El Príncipe Negro (Iturria: Wikipedia)
Se trataba de Eduardo de Woodstock, Príncipe de Gales, llamado “el Príncipe Negro”, al mando de las fuerzas que venían para reponer en su trono al rey de Castilla, Pedro I, llamado “el Justiciero” por sus leales y “el Cruel” por sus enemigos, desposeído del mismo por su hermano bastardo Enrique de Trastámara. Eran tiempos difíciles. Una veintena de años antes la peste negra había asolado Europa. En cinco años la población del continente descendió de 86 a 51 millones de habitantes. Previamente la guerra se había adueñado del occidente europeo, cuando en 1340 el rey de Inglaterra, Eduardo III, se había proclamado rey de Francia, disputando el trono a su pariente Felipe de Valois, coronado como Felipe VI de Francia. Tras dos décadas de lucha se llegó a una tregua, en 1360. Quedaba un problema. La guerra se había llevado a cabo, sobre todo por el lado francés, mediante la actuación de tropas de mercenarios, conocidas como “las Grandes Compañías”, que ahora, en tiempo de relativa paz, faltos de actividad y de fuentes de ingresos, se dedicaban a saquear las comarcas francesas.
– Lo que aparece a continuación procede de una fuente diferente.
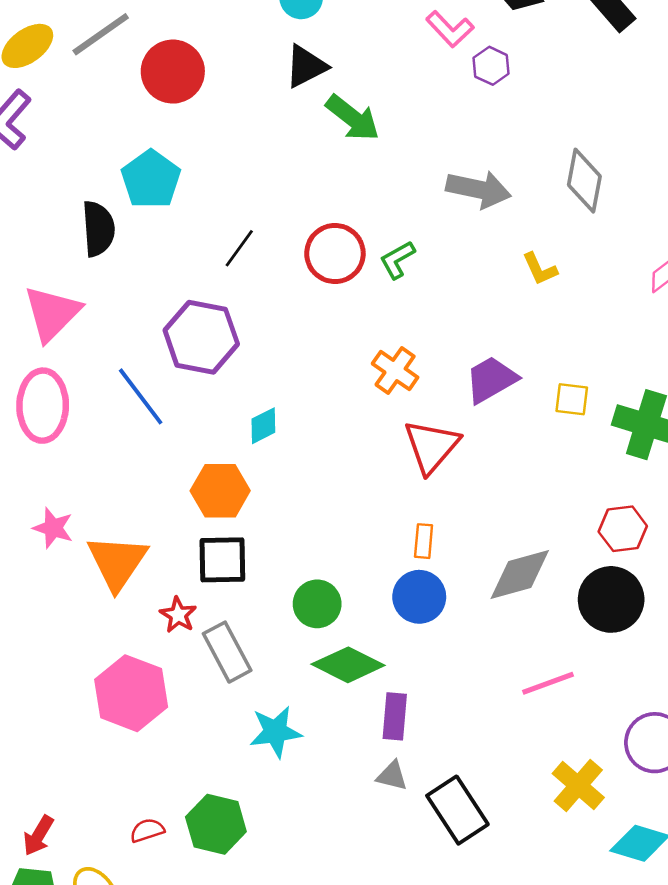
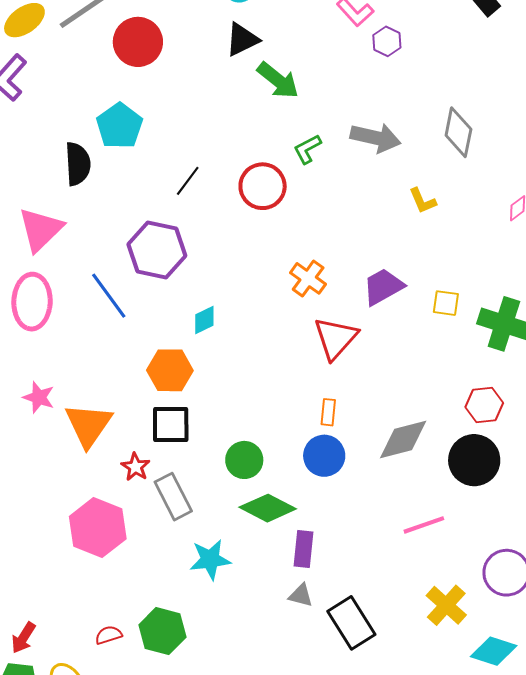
green L-shape: (397, 260) -> (307, 149), moved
El rey de Francia, entonces Carlos V, encontró una solución a ese problema. Animó a Enrique de Trástamara, quien no era más que uno de los capitanes de las Compañías, a postularse como candidato a la corona de Castilla, con la ayuda de otro ilustre capitán, el bretón Bertrand du Guesclin. Ambos, al mando de la mayor parte de las Compañías que merodeaban por Francia, con la debida financiación y el apoyo del rey de Aragón, pasaron a la Península Ibérica.
El tal Enrique era el mayor de los diez hijos bastardos que el rey de Castilla, Alfonso XI, tuvo con su amante Leonor de Guzmán.
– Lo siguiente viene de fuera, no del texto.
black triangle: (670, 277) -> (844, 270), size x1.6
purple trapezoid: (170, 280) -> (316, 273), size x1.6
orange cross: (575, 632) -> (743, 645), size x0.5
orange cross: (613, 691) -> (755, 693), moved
Enrique, con sus tropas mercenarias, se hizo coronar rey de Castilla en Burgos e hizo huir a su hermano, quien se refugió en la corte del Príncipe Negro en Gascuña. Tal cosa no habría sido posible sin el apoyo de gran parte de la nobleza castellana, ya que el rey Pedro I se había apoyado para su gobierno en el pueblo, incluidos musulmanes y judíos, marginando a los nobles.

Carlos II de Navarra, el Malo (Irudia: http://www.salvatierra-agurain.es)
Entonces tomaron cartas en el asunto Inglaterra, que poseía la Gascuña por herencia de la duquesa Eleonor de Aquitania, y Navarra, siempre necesariamente alerta ante sus poderosos vecinos, Castilla, Francia y Aragón. Así se llegó al tratado de Libourne, en el que el rey de Castilla, a cambio de su apoyo para la recuperación del trono, restituía a Carlos II de Navarra “las tierras de Guipúzcoa con todos sus puertos de mar, enteramente, Vitoria y todo Álava, enteramente, y Calahorra y Alfaro y Logroño, con todos sus términos y aldeas (…), y Nájera, Haro, Briones, Labastida y todo lo que fue Navarra”, es decir, los territorios que su antepasado, Alfonso VIII, había conquistado el año 1200, excepto Bizkaia y sus puertos, que Pedro I cedía al Príncipe de Gales, a cambio de su ayuda.